Stefano Bertozzi, AIDS expert, named new public health dean

Dr. Stefano Bertozzi, a prominent global health scientist, AIDS expert and health economist, has been named dean of the School of Public Health at the University of California, Berkeley, effective Sept.1, 2013.

Dr. Stefano Bertozzi (Photo courtesy of the Gates Foundation)

Bertozzi, 53, is currently a senior fellow at the Bill & Melinda Gates Foundation, where he has directed the HIV and tuberculosis programs and led a team that manages the foundation’s portfolio of grants in HIV vaccine development, biomedical prevention research, diagnostics, and strategies for introduction and scaling-up of interventions. He oversaw the development of a new initiative in efficiency and effectiveness, and represented the private foundation’s constituency on the board of the Global Fund to Fight AIDS, Tuberculosis and Malaria. He also serves on the scientific advisory boards for the President’s Emergency Plan for AIDS Relief, the National Institute of Health’s Office of AIDS Research and the World Health Organization.

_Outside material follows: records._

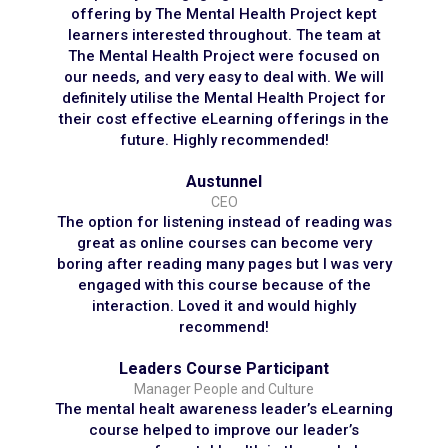
offering by The Mental Health Project kept
learners interested throughout. The team at
The Mental Health Project were focused on
our needs, and very easy to deal with. We will
definitely utilise the Mental Health Project for
their cost effective eLearning offerings in the
future. Highly recommended!
Austunnel
CEO
The option for listening instead of reading was
great as online courses can become very
boring after reading many pages but I was very
engaged with this course because of the
interaction. Loved it and would highly
recommend!
Leaders Course Participant
Manager People and Culture
The mental healt awareness leader’s eLearning
course helped to improve our leader’s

“Stefano Bertozzi’s extensive experience confronting and engaging complex global health challenges, combined with his expert academic credentials, make him uniquely suited to lead UC Berkeley’s School of Public Health,” said UC Berkeley Chancellor Nicholas Dirks, who officially began his tenure on June 3. “His passion, commitment and accomplishments will help ensure that faculty, students and staff have the leadership they need. I look forward to working with him as the school becomes ever more central to the mission of UC Berkeley in the years ahead.”

Prior to joining the Gates Foundation, Bertozzi worked at the Mexican National Institute of Public Health as director of its Center for Evaluation Research and Surveys. He led economics and statistics teams that conducted impact evaluations of large health and social programs in Mexico, as well as in Africa, Asia and Latin America. He also led the institute’s AIDS/Sexually Transmitted Infections research group.

Bertozzi is considered a bold choice to lead the school through a period of great change in public and global health.

“During our nationwide search for the new dean, Dr. Bertozzi emerged early as a clear leader,” said George Breslauer, UC Berkeley’s executive vice chancellor and provost. “We were impressed with his breadth of experience – from teaching to research to program evaluation – as well as his progressive ideas about the role higher education can play in the evolving field of public health. I am confident that he will prove to be a transformative dean.”

Bertozzi has also held positions with UNAIDS and the World Bank. His research has covered a diverse range of projects in health economics and policy, focusing on the economic aspects of HIV/AIDS and on the health impact of large social programs.

He holds a bachelor’s degree in biology and a Ph.D. in health policy and management from the Massachusetts Institute of Technology. He earned his medical degree at UC San Diego, and trained in internal medicine at UC San Francisco. Bertozzi has lived and worked in developing countries in Africa, Asia and Latin America, and speaks English, French, Spanish and Italian.

“This is an extraordinary time,” said Bertozzi. “The world of public health, both in the U.S. and globally, is changing dramatically because of new tools and technologies. We are interconnected like we’ve never been before. It’s hard to think of a school of public health that’s more centrally located than UC Berkeley’s when it comes to innovation. We are well positioned to take advantage of the Bay Area’s leadership in transformations that are happening in technology, as well as those that are happening in the biomedical sciences.”

Bertozzi said he is eager to build upon the School of Public Health’s existing strengths to have an even greater impact on the future. One of those strengths, he said, is the school’s many collaborations with other schools and departments on the UC Berkeley campus as well as with UCSF. As dean, Bertozzi said he hopes to develop those further.

“The future of public health will be even more multidisciplinary and interdisciplinary than it is today,” he said. Bertozzi also noted with excitement the growing enthusiasm nationally among undergraduate students for studying public health and global health.

As the School of Public Health’s 10th dean, Bertozzi succeeds Professor Stephen Shortell, who served as public health dean for 11 years and is the Blue Cross of California Distinguished Professor of Health Policy and Management. Under Shortell’s leadership, the school developed an undergraduate major in public health and launched a largely online master of public health degree program, the first of its kind at UC Berkeley. Shortell will return to campus full time in in January 2014 after a one-semester sabbatical.